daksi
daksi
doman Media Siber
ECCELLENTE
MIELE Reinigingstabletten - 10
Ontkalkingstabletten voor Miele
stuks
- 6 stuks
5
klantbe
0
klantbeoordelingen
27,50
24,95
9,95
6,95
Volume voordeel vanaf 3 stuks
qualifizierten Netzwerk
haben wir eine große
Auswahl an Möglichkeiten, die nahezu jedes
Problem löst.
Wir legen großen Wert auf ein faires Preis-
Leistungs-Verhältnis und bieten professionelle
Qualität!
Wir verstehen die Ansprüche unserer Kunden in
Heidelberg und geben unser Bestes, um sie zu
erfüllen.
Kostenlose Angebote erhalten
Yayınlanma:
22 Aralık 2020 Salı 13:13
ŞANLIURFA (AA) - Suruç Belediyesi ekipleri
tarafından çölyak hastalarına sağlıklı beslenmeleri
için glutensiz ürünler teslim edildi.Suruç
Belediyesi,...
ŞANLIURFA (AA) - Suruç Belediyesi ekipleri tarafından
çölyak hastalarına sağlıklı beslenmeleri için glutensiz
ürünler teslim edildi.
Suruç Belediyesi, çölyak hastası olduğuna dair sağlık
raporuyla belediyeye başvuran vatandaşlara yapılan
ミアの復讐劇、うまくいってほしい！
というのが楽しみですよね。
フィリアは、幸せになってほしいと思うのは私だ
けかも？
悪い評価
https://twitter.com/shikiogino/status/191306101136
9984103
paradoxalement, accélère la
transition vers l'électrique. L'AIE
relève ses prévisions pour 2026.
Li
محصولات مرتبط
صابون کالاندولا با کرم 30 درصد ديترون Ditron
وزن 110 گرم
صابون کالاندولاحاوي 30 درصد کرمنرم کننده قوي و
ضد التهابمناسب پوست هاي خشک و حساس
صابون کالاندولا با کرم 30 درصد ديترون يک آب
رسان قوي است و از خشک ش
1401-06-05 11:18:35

++++++

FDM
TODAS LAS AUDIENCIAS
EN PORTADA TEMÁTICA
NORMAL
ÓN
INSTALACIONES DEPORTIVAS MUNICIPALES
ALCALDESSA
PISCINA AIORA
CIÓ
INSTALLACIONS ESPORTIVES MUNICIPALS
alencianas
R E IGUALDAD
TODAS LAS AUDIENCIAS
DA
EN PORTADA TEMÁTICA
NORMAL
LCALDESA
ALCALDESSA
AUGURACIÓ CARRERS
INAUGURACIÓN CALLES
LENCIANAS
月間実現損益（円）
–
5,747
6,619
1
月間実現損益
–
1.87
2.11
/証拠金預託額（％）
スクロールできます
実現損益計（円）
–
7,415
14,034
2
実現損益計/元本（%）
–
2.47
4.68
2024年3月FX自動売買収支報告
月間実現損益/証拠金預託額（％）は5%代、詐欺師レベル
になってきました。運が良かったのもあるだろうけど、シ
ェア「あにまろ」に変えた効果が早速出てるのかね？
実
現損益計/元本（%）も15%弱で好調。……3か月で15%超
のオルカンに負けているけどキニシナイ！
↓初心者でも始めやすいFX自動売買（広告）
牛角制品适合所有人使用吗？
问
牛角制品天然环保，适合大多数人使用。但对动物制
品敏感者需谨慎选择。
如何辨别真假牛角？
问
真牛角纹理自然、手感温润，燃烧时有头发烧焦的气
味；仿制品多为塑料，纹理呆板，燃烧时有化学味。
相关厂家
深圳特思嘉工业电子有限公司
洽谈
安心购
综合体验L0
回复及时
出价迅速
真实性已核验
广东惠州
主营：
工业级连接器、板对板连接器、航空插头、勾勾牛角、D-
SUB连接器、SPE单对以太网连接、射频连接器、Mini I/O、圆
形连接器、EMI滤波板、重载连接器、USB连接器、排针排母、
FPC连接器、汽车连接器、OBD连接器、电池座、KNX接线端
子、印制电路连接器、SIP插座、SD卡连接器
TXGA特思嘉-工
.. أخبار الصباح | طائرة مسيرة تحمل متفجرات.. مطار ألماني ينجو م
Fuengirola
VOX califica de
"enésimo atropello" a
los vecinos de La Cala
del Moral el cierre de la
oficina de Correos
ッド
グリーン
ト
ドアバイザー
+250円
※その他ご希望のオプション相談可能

++++++

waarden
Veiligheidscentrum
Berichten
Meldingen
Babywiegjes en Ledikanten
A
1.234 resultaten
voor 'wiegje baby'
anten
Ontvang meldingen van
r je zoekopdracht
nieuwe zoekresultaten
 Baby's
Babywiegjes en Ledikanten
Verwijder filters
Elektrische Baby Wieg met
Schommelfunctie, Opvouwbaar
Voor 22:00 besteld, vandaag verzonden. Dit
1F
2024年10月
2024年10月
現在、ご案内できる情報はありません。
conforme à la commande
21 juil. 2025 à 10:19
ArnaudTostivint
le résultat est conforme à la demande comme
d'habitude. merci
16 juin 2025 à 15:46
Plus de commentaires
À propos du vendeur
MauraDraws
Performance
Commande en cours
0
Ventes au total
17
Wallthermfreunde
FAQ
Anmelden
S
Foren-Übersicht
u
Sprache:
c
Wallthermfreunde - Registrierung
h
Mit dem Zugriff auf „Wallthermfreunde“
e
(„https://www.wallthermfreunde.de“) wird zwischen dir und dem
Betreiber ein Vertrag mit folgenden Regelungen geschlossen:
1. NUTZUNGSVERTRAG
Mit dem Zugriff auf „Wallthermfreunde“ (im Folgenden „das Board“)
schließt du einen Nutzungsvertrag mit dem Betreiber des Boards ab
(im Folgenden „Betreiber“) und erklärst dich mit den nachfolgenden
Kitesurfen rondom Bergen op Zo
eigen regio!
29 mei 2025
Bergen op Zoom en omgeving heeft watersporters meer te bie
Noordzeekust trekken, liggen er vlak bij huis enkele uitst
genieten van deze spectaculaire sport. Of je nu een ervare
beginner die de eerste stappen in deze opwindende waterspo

++++++

## YOUR GOAL
Which lines in the records above include the word "glutensiz"? Copy them out.

## ANSWER AREA
için glutensiz ürünler teslim edildi.Suruç
çölyak hastalarına sağlıklı beslenmeleri için glutensiz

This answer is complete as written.